■ TASK BRIEF
Restate every entry word for word.

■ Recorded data
☆ ☆ ☆ ☆
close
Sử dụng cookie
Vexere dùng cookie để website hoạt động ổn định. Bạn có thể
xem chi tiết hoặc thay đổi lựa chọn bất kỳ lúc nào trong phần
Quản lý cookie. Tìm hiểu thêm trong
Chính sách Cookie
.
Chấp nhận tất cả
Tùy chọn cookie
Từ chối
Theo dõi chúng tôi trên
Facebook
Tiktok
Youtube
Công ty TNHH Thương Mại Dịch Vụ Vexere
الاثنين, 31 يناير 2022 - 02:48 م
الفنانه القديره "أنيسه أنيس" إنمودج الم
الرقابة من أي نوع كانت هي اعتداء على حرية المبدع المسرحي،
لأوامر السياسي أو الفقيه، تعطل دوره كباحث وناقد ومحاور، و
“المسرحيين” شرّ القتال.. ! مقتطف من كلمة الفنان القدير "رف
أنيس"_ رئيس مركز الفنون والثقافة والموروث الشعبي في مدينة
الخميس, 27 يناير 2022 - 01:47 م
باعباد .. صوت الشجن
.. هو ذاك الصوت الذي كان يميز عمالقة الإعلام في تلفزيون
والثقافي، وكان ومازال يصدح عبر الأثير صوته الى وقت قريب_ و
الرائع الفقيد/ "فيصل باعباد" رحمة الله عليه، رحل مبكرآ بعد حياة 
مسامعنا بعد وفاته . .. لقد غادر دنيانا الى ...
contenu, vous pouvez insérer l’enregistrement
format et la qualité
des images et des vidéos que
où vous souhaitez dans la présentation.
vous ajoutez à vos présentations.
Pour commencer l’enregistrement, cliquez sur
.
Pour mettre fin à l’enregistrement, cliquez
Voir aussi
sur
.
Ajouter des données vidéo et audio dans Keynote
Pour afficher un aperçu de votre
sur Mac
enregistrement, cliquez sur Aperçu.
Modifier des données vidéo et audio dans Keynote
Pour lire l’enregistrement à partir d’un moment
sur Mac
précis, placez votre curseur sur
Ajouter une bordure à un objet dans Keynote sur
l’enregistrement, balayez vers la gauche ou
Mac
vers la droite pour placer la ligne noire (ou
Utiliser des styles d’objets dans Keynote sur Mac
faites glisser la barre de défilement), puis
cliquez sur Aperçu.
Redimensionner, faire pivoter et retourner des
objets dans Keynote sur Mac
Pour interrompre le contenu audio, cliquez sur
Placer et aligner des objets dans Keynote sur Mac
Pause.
☆ ☆ ☆ ☆
■ FINISHED EXERCISE
close
Sử dụng cookie
Vexere dùng cookie để website hoạt động ổn định. Bạn có thể
xem chi tiết hoặc thay đổi lựa chọn bất kỳ lúc nào trong phần
Quản lý cookie. Tìm hiểu thêm trong
Chính sách Cookie
.
Chấp nhận tất cả
Tùy chọn cookie
Từ chối
Theo dõi chúng tôi trên
Facebook
Tiktok
Youtube
Công ty TNHH Thương Mại Dịch Vụ Vexere
الاثنين, 31 يناير 2022 - 02:48 م
الفنانه القديره "أنيسه أنيس" إنمودج الم
الرقابة من أي نوع كانت هي اعتداء على حرية المبدع المسرحي،
لأوامر السياسي أو الفقيه، تعطل دوره كباحث وناقد ومحاور، و
“المسرحيين” شرّ القتال.. ! مقتطف من كلمة الفنان القدير "رف
أنيس"_ رئيس مركز الفنون والثقافة والموروث الشعبي في مدينة
الخميس, 27 يناير 2022 - 01:47 م
باعباد .. صوت الشجن
.. هو ذاك الصوت الذي كان يميز عمالقة الإعلام في تلفزيون
والثقافي، وكان ومازال يصدح عبر الأثير صوته الى وقت قريب_ و
الرائع الفقيد/ "فيصل باعباد" رحمة الله عليه، رحل مبكرآ بعد حياة 
مسامعنا بعد وفاته . .. لقد غادر دنيانا الى ...
contenu, vous pouvez insérer l’enregistrement
format et la qualité
des images et des vidéos que
où vous souhaitez dans la présentation.
vous ajoutez à vos présentations.
Pour commencer l’enregistrement, cliquez sur
.
Pour mettre fin à l’enregistrement, cliquez
Voir aussi
sur
.
Ajouter des données vidéo et audio dans Keynote
Pour afficher un aperçu de votre
sur Mac
enregistrement, cliquez sur Aperçu.
Modifier des données vidéo et audio dans Keynote
Pour lire l’enregistrement à partir d’un moment
sur Mac
précis, placez votre curseur sur
Ajouter une bordure à un objet dans Keynote sur
l’enregistrement, balayez vers la gauche ou
Mac
vers la droite pour placer la ligne noire (ou
Utiliser des styles d’objets dans Keynote sur Mac
faites glisser la barre de défilement), puis
cliquez sur Aperçu.
Redimensionner, faire pivoter et retourner des
objets dans Keynote sur Mac
Pour interrompre le contenu audio, cliquez sur
Placer et aligner des objets dans Keynote sur Mac
Pause.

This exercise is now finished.